第4章では、2014年10月に北海道大学理学部数学科の男子学生N(26歳)がイスラム国の義勇兵になるのを未然に防いだのは、公安調査庁と警視庁公安部外事三課の連係プレーだったと紹介されている。シリアへの渡航歴がある中田考・同志社大学神学部元教授(54歳)を監視していた公安調査庁が、千代田区外神田1-16-10の雑居ビル「ニュー秋葉原センター」1階でSF小説を扱う古書店「星雲堂」に中田が頻繁に出入りするのをチェック。開成高校から東京大学理学部数学科に進学したものの中退した「星雲堂」店主・緒方(31歳)は、高機能発達障害者の自助グループ「悪質クラスタ」では「大司教」と呼ばれていた。杉並区阿佐ヶ谷2-15-12の「アジト」と呼ぶ木造平屋の管理人をして、高機能発達障害者たちと生活を共にしていた。4月1日に「星雲堂」を開店して、4月半ばには「求人 勤務地:シリア」という広告を貼りだした。

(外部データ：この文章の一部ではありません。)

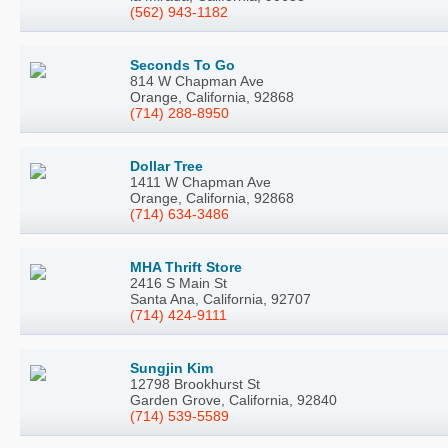
(562) 943-1182
Seconds To Go
814 W Chapman Ave
Orange, California, 92868
(714) 288-8950
Dollar Tree
1411 W Chapman Ave
Orange, California, 92868
(714) 634-3486
MHA Thrift Store
2416 S Main St
Santa Ana, California, 92707
(714) 424-9111
Sungjin Kim
12798 Brookhurst St
Garden Grove, California, 92840
(714) 539-5589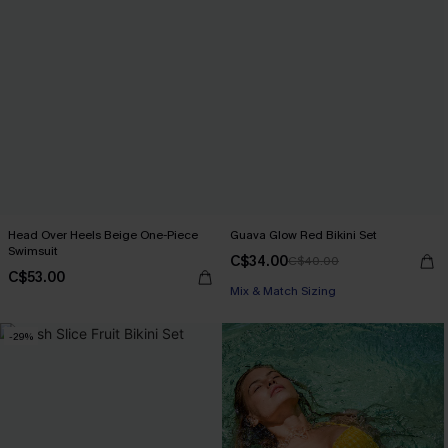
Head Over Heels Beige One-Piece
Guava Glow Red Bikini Set
Swimsuit
C$34.00
C$40.00
C$53.00
Mix & Match Sizing
-29%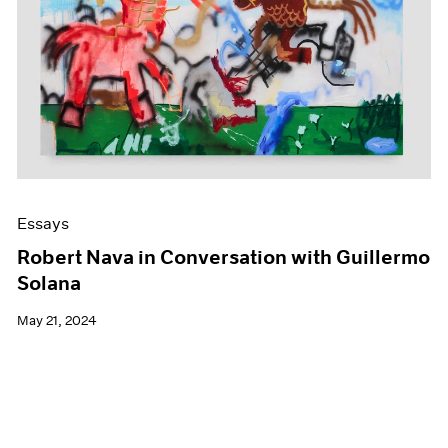
Essays
Robert Nava in Conversation with Guillermo
Solana
May 21, 2024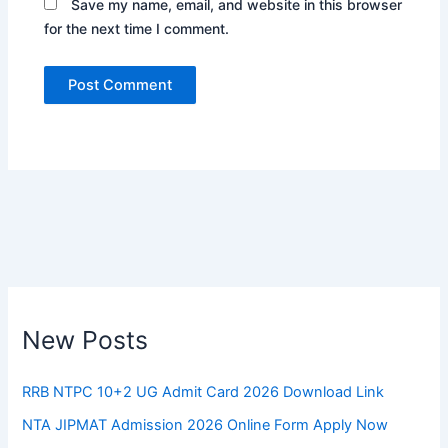
Save my name, email, and website in this browser
for the next time I comment.
New Posts
RRB NTPC 10+2 UG Admit Card 2026 Download Link
NTA JIPMAT Admission 2026 Online Form Apply Now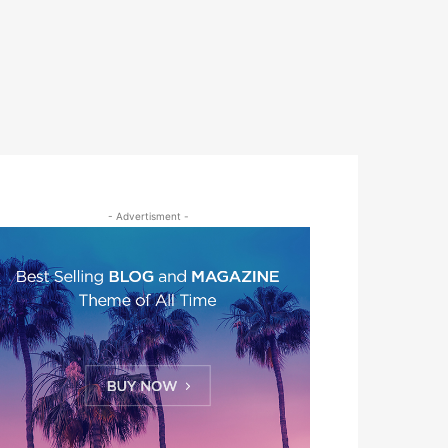
- Advertisment -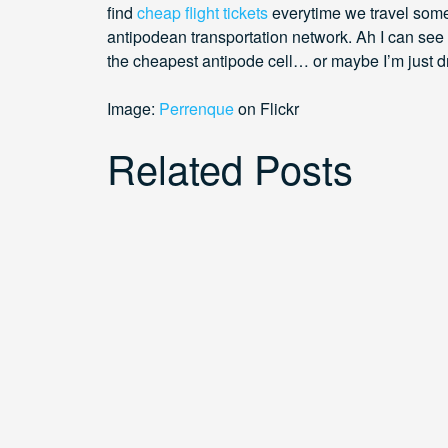
find
cheap flight tickets
everytime we travel som
antipodean transportation network. Ah I can see 
the cheapest antipode cell… or maybe I’m just 
Image:
Perrenque
on Flickr
Related Posts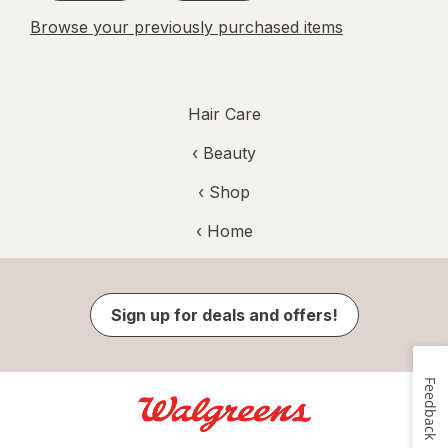
Browse your previously purchased items
Hair Care
‹
Beauty
‹ Shop
‹ Home
Sign up for deals and offers!
Feedback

「悪質クラスタ」の仲間であったN(ツイッターのハンドルネームは「ほわせぷ」、9月以後は「障害者」)は4月に北大を休学して、全国を放浪。7月に上京して「星雲堂」を訪れ、貼り紙を見て義勇兵に応募。イスラム教徒でもなんでもなかったが、就職活動がうまくいかず、自暴自棄になっての行動だった。Nとやはり貼り紙を見て応募してきた千葉県在住の軍事オタクのフリーター(23歳)を「アジト」に住まわせた緒方は、彼らを中田に紹介。Nとフリーターをイスラム教に入信させた中田は、ヴィザなしでシリア入りする方法を教え、イスラム国のウマル・グラバー司令官と連絡を取り、フリー・ジャーナリストの常岡浩介(45歳)を紹介した。7月31日に池袋のマレーシア料理店で常岡は彼らと会った。軍事ジャーナリストの神浦元彰によると、彼らに密着取材してテレヴィ局に売り込めば30分番組で400万~800万円にはなるという。彼らは8月11日の出発を希望しており、常岡は一時旅費を立て替えてトルコまでの航空券を買い、8月5日に中田の自宅近くのファミリー・レストランで彼らに渡した。ここに至って、公安調査庁が外事三課に通報するか、彼らの親に知らせるかしたらしい。10日の送別会で知人女性が旅券を持ち出して北大の学生課に預け、学生課がNの母親に渡した。フリーターも母親に押しとどめられて断念した。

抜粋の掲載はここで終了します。